Strukturwandel als Chance : Ministerpräsident Laschet fordert Milliardengarantie in Erkelenz

NRW-Ministerpräsident Armin Laschet (CDU) hat sich am Dienstag dazu bekannt, die Ergebnisse der Kohlekommission umsetzen zu wollen. Bei einer Revierkonferenz in Erkelenz sprach er sich dafür aus, dass dieser breite gesellschaftliche Konsens, der in Berlin gefunden wurde, umgesetzt wird.

NRW-Ministerpräsident Armin Laschet (CDU) hat sich am Dienstag dazu bekannt, die Ergebnisse der Kohlekommission umsetzen zu wollen. Bei einer Revierkonferenz in Erkelenz sprach er sich dafür aus, dass dieser breite gesellschaftliche Konsens, der in Berlin gefunden wurde, umgesetzt wird. „Das erste Prinzip muss sein, dass dieses Ergebnis möglichst eins zu eins übernommen wird“, sagte Laschet.

Was das konkret für den Hambacher Forst und die vom Tagebau Garzweiler bedrohten Erkelenzer Dörfer bedeutet, sagte Laschet nicht. Er sieht zuerst den Bund in der Pflicht, mit dem Energiekonzern RWE auszuhandeln, welche Kraftwerksblöcke wann vom Netz gehen sollen. Das ist Grundlage für die Frage, wie viel Braunkohle in NRW noch abgebaut werden muss und wie weit die Tagebaue Garzweiler und Hambach fortgeführt werden.
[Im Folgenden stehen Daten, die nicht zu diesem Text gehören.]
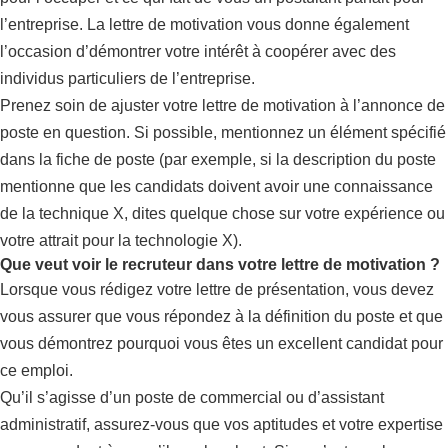
l’entreprise. La lettre de motivation vous donne également
l’occasion d’démontrer votre intérêt à coopérer avec des
individus particuliers de l’entreprise.
Prenez soin de ajuster votre lettre de motivation à l’annonce de
poste en question. Si possible, mentionnez un élément spécifié
dans la fiche de poste (par exemple, si la description du poste
mentionne que les candidats doivent avoir une connaissance
de la technique X, dites quelque chose sur votre expérience ou
votre attrait pour la technologie X).
Que veut voir le recruteur dans votre lettre de motivation ?
Lorsque vous rédigez votre lettre de présentation, vous devez
vous assurer que vous répondez à la définition du poste et que
vous démontrez pourquoi vous êtes un excellent candidat pour
ce emploi.
Qu’il s’agisse d’un poste de commercial ou d’assistant
administratif, assurez-vous que vos aptitudes et votre expertise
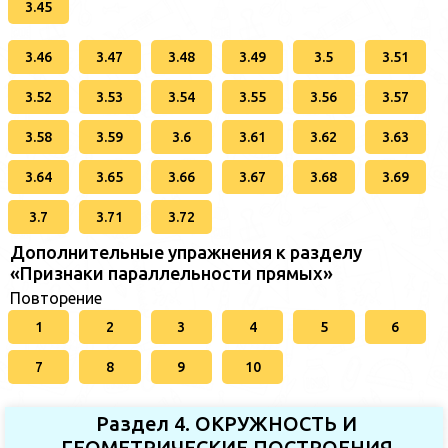
3.45
3.46
3.47
3.48
3.49
3.5
3.51
3.52
3.53
3.54
3.55
3.56
3.57
3.58
3.59
3.6
3.61
3.62
3.63
3.64
3.65
3.66
3.67
3.68
3.69
3.7
3.71
3.72
Дополнительные упражнения к разделу
«Признаки параллельности прямых»
Повторение
1
2
3
4
5
6
7
8
9
10
Раздел 4. ОКРУЖНОСТЬ И
ГЕОМЕТРИЧЕСКИЕ ПОСТРОЕНИЯ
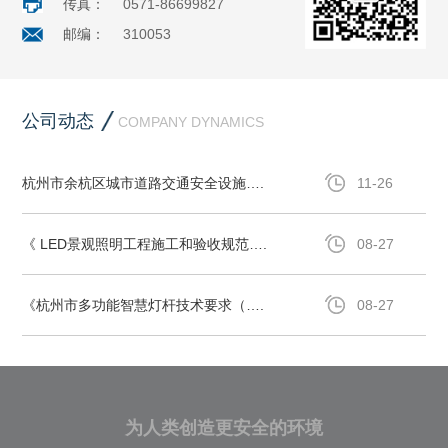
传真：
0571-86699827
邮编：
310053
公司动态
COMPANY DYNAMICS
杭州市余杭区城市道路交通安全设施….
11-26
《 LED景观照明工程施工和验收规范….
08-27
《杭州市多功能智慧灯杆技术要求（….
08-27
为人类创造更安全的环境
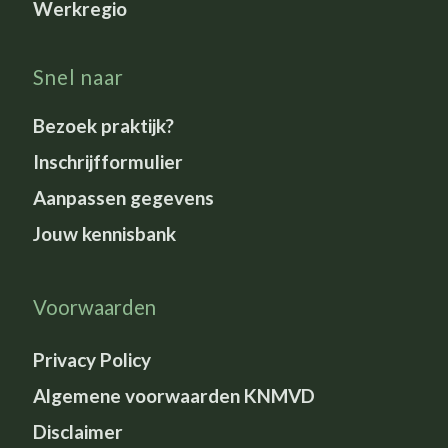
Werkregio
Snel naar
Bezoek praktijk?
Inschrijfformulier
Aanpassen gegevens
Jouw kennisbank
Voorwaarden
Privacy Policy
Algemene voorwaarden KNMVD
Disclaimer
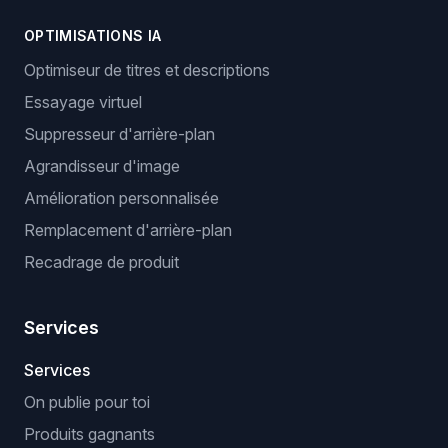
OPTIMISATIONS IA
Optimiseur de titres et descriptions
Essayage virtuel
Suppresseur d'arrière-plan
Agrandisseur d'image
Amélioration personnalisée
Remplacement d'arrière-plan
Recadrage de produit
Services
Services
On publie pour toi
Produits gagnants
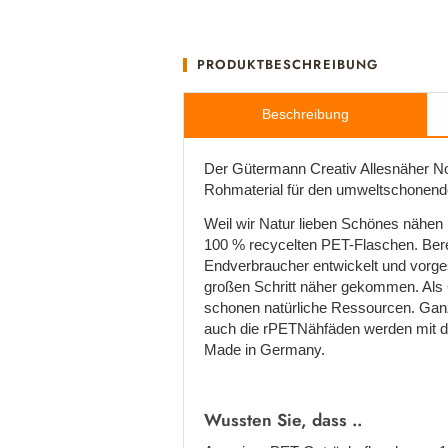
PRODUKTBESCHREIBUNG
Beschreibung
Der Gütermann Creativ Allesnäher No
Rohmaterial für den umweltschonende
Weil wir Natur lieben Schönes nähen
100 % recycelten PET-Flaschen. Bere
Endverbraucher entwickelt und vorge
großen Schritt näher gekommen. Als 
schonen natürliche Ressourcen. Ganz
auch die rPETNähfäden werden mit de
Made in Germany.
Wussten Sie, dass ..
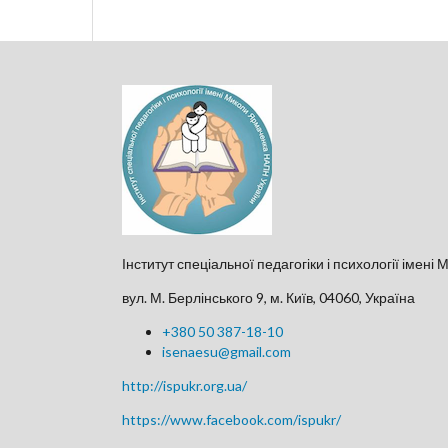
Інститут спеціальної педагогіки і психології імен
вул. М. Берлінського 9, м. Київ, 04060, Україна
+380 50 387-18-10
isenaesu@gmail.com
http://ispukr.org.ua/
https://www.facebook.com/ispukr/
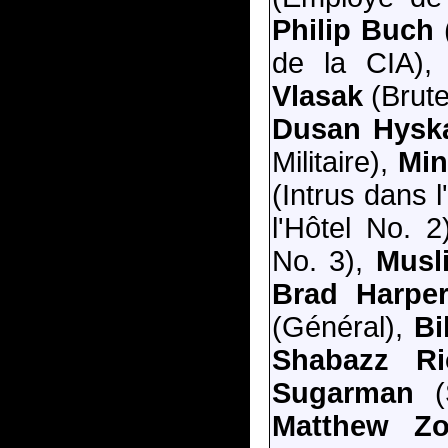
Philip Buch
de la CIA)
Vlasak
(Brute
Dusan Hysk
Militaire),
Min
(Intrus dans l
l'Hôtel No. 2
No. 3),
Musl
Brad Harp
(Général),
Bi
Shabazz Ri
Sugarman
(
Matthew Z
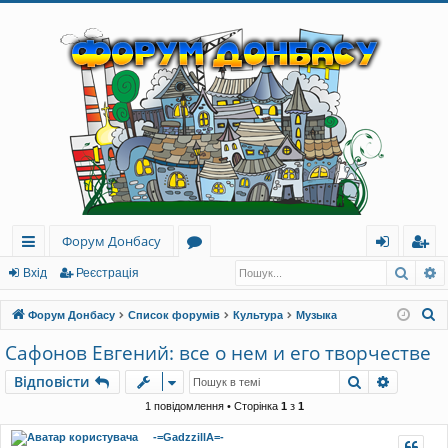
Форум Донбасу
Пошу
Р
ви
о
хі
еє
Вхід
Реєстрація
дк
ру
д
ст
П
Форум Донбасу
Список форумів
Культура
Музыка
и
м
ра
о
Сафонов Евгений: все о нем и его творчестве
ш
й
и
ці
Пошук
Розшир
Відповісти
у
до
я
к
1 повідомлення • Сторінка
1
з
1
ст
-=GadzzillA=-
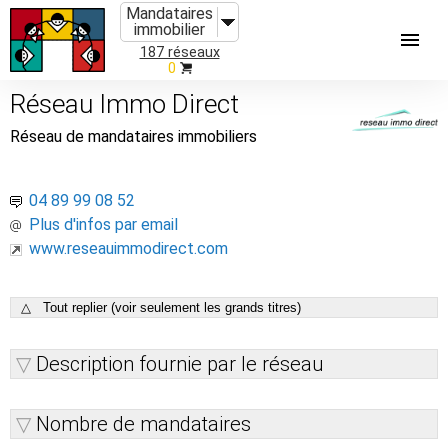
Mandataires
immobilier
187 réseaux
0
Réseau Immo Direct
Réseau de mandataires immobiliers
04 89 99 08 52
Plus d'infos par email
www.reseauimmodirect.com
△ Tout replier (voir seulement les grands titres)
Description fournie par le réseau
Nombre de mandataires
Die Rede in Erkelenz könnte ein Ausblick auf die Regierungserklärung zum Kohleausstieg gewesen sein, die Laschet am Mittwoch im Landtag halten will. Dabei könnte es um eine neue Leitentscheidung zur Braunkohle, die Auswirkungen auf die Menschen am Tagebaurand und die Beschäftigten bei RWE sowie bei Zulieferern gehen.
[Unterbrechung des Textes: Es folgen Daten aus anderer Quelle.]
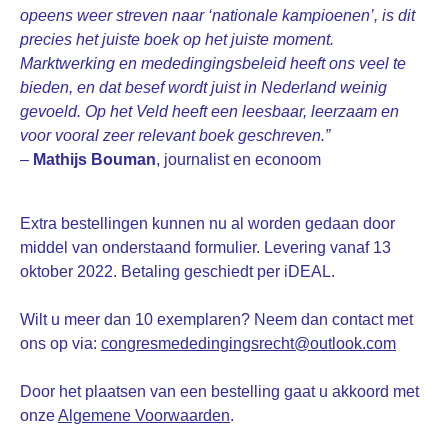
opeens weer streven naar ‘nationale kampioenen’, is dit
precies het juiste boek op het juiste moment.
Marktwerking en mededingingsbeleid heeft ons veel te
bieden, en dat besef wordt juist in Nederland weinig
gevoeld. Op het Veld heeft een leesbaar, leerzaam en
voor vooral zeer relevant boek geschreven.”
–
Mathijs Bouman
, journalist en econoom
Extra bestellingen kunnen nu al worden gedaan door
middel van onderstaand formulier. Levering vanaf 13
oktober 2022. Betaling geschiedt per iDEAL.
Wilt u meer dan 10 exemplaren? Neem dan contact met
ons op via:
congresmededingingsrecht@outlook.com
Door het plaatsen van een bestelling gaat u akkoord met
onze
Algemene Voorwaarden
.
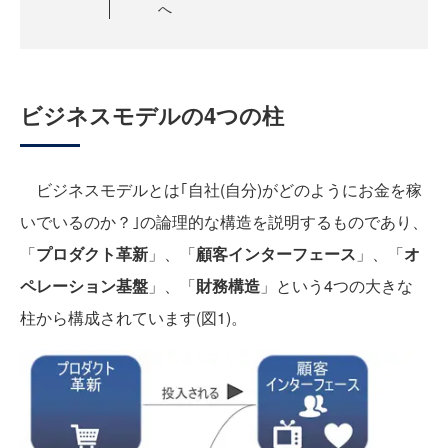
へ
ビジネスモデルの4つの柱
ビジネスモデルとは｢自社(自分)がどのようにお金を稼
いでいるのか？｣の論理的な構造を説明するものであり、
「
プロダクト革新
」、「
顧客インターフェース
」、「
オ
ペレーション基盤
」、「
財務構造
」という4つの大きな
柱から構成されています(図1)。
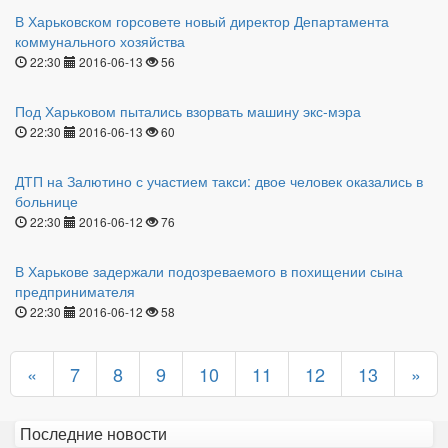
В Харьковском горсовете новый директор Департамента
коммунального хозяйства
22:30
2016-06-13
56
Под Харьковом пытались взорвать машину экс-мэра
22:30
2016-06-13
60
ДТП на Залютино с участием такси: двое человек оказались в
больнице
22:30
2016-06-12
76
В Харькове задержали подозреваемого в похищении сына
предпринимателя
22:30
2016-06-12
58
«
7
8
9
10
11
12
13
»
Последние новости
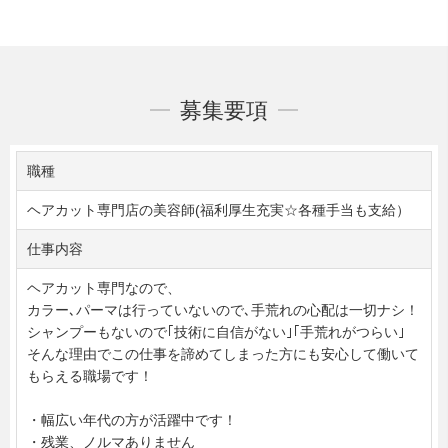
募集要項
職種
ヘアカット専門店の美容師(福利厚生充実☆各種手当も支給）
仕事内容
ヘアカット専門なので、
カラー､パーマは行っていないので､手荒れの心配は一切ナシ！
シャンプーもないので｢技術に自信がない｣｢手荒れがつらい｣
そんな理由でこの仕事を諦めてしまった方にも安心して働いて
もらえる職場です！
・幅広い年代の方が活躍中です！
・残業、ノルマありません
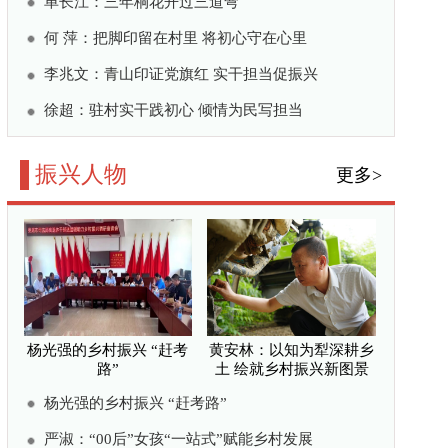
黄安林：以知为犁深耕乡
土 绘就乡村振兴新图景
”
”赋能乡村发展
 绘就乡村振兴新图景
蔬香漫野共赴振兴
十余载耕耘铺就产业共富
一尾鲜鱼富山乡
更多>
郜晓丽：三年光阴写就古
丈“情书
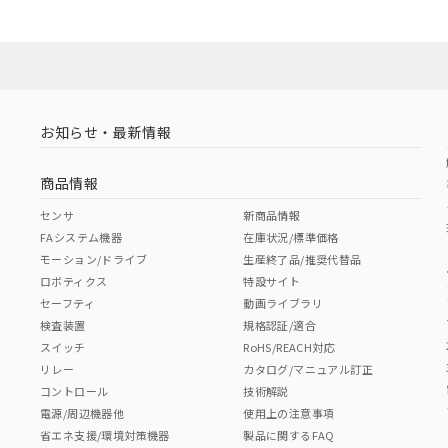
お知らせ・最新情報
商品情報
センサ
新商品情報
FAシステム機器
在庫状況/標準価格
モーション/ドライブ
生産終了品/推奨代替品
ロボティクス
特設サイト
セーフティ
動画ライブラリ
検査装置
規格認証/適合
スイッチ
RoHS/REACH対応
リレー
カタログ/マニュアル訂正
コントロール
技術解説
電源/周辺機器他
使用上の注意事項
省エネ支援/環境対策機器
製品に関するFAQ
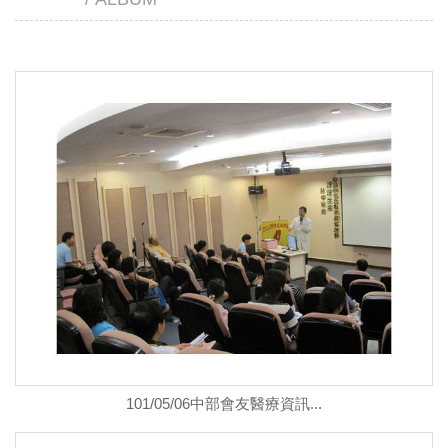
101/05/06中部會友醫療資訊...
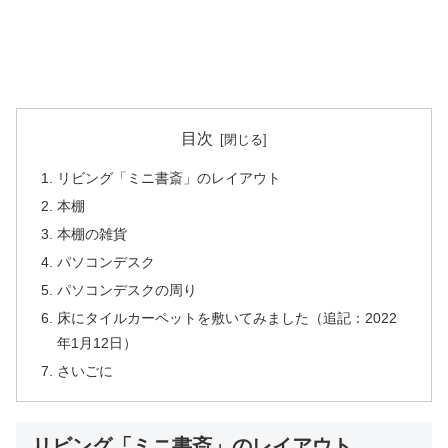
目次
リビング「ミニ書斎」のレイアウト
本棚
本棚の雑貨
パソコンデスク
パソコンデスクの周り
床にタイルカーペットを敷いてみました（追記：2022
年1月12日）
さいごに
リビング「ミニ書斎」のレイアウト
Bis zum Sommer müssten verlässliche Regelungen her, die bis ins Jahr 2038 Bestand haben, sagte Laschet. Die Landesregierung will auch dafür sorgen, dass NRW trotz des Ausstiegs Industrieland bleibt. Von den 40 Milliarden Euro, die der Bund den vier Kohle-Ländern für den Strukturwandel zugesagt hat, sollen 15 Milliarden nach NRW fließen. Laschet forderte, diese Summen per Gesetz und Staatsvertrag festzuschreiben.

Wenn das Geld fließt, könne NRW gestärkt aus dem Strukturwandel hervorgehen und Energieland bleiben. Laschet sprach davon, Projekte realisieren zu wollen, „die die Energiewende für ganz Deutschland lösen“. Er nannte beispielsweise ein sogenanntes Power-to-Store-Kraftwerk mit einer Speicherkapazität von einem Gigawatt.
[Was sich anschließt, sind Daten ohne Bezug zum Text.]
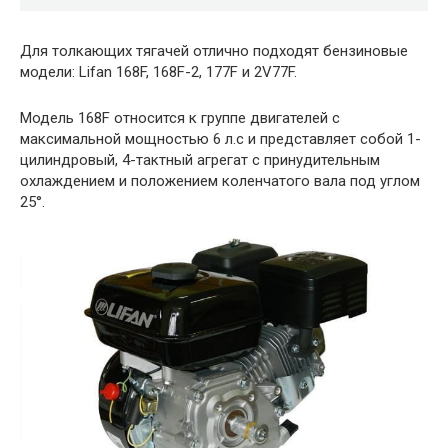
Для толкающих тягачей отлично подходят бензиновые
модели: Lifan 168F, 168F-2, 177F и 2V77F.
Модель 168F относится к группе двигателей с
максимальной мощностью 6 л.с и представляет собой 1-
цилиндровый, 4-тактный агрегат с принудительным
охлаждением и положением коленчатого вала под углом
25°.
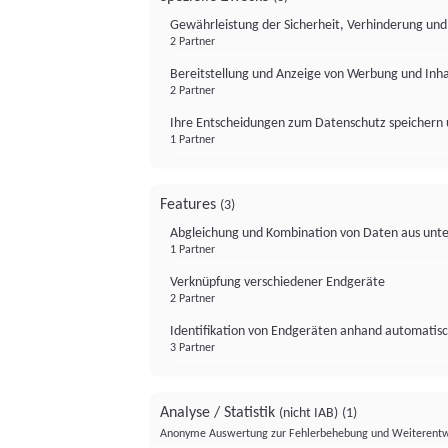
Gewährleistung der Sicherheit, Verhinderung un
2 Partner
Bereitstellung und Anzeige von Werbung und Inh
2 Partner
Ihre Entscheidungen zum Datenschutz speichern 
1 Partner
Features
(3)
Abgleichung und Kombination von Daten aus unte
1 Partner
Verknüpfung verschiedener Endgeräte
2 Partner
Identifikation von Endgeräten anhand automatisc
3 Partner
Analyse / Statistik
(nicht IAB)
(1)
Anonyme Auswertung zur Fehlerbehebung und Weiterentw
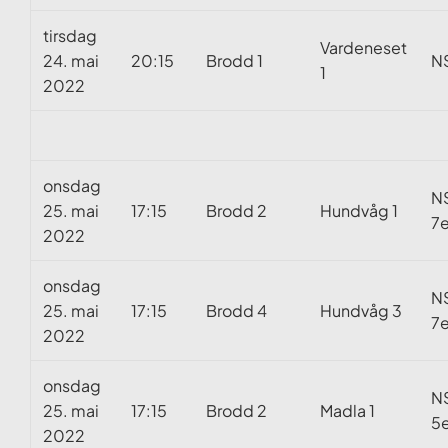
tirsdag
Vardeneset
24. mai
20:15
Brodd 1
N
1
2022
onsdag
N
25. mai
17:15
Brodd 2
Hundvåg 1
7e
2022
onsdag
N
25. mai
17:15
Brodd 4
Hundvåg 3
7e
2022
onsdag
N
25. mai
17:15
Brodd 2
Madla 1
5e
2022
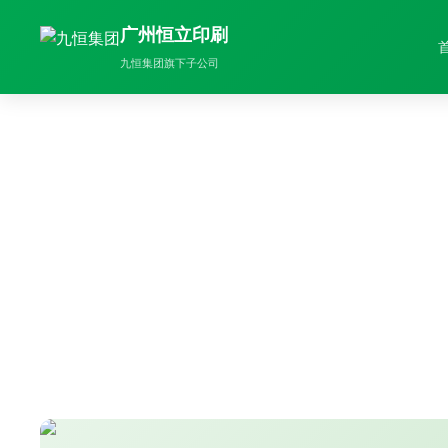
广州恒立印刷
九恒集团旗下子公司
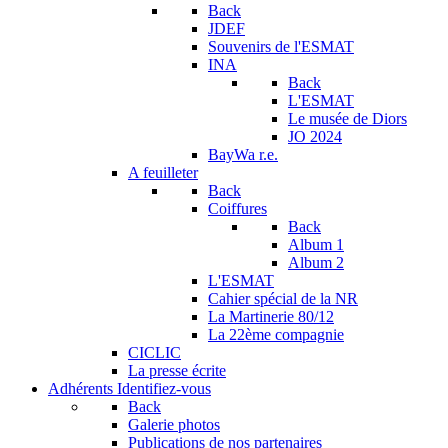
Back
JDEF
Souvenirs de l'ESMAT
INA
Back
L'ESMAT
Le musée de Diors
JO 2024
BayWa r.e.
A feuilleter
Back
Coiffures
Back
Album 1
Album 2
L'ESMAT
Cahier spécial de la NR
La Martinerie 80/12
La 22ème compagnie
CICLIC
La presse écrite
Adhérents
Identifiez-vous
Back
Galerie photos
Publications de nos partenaires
Im Landtag soll nach der Erklärung eine Debatte über den Kohleausstieg folgen. Oppositionsführer Thomas Kutschaty (SPD) hat angekündigt, Laschet zum Schwur zwingen zu wollen, ob er im Zweifel den Hambacher Forst oder die von Umsiedlung betroffenen Menschen „retten“ werde.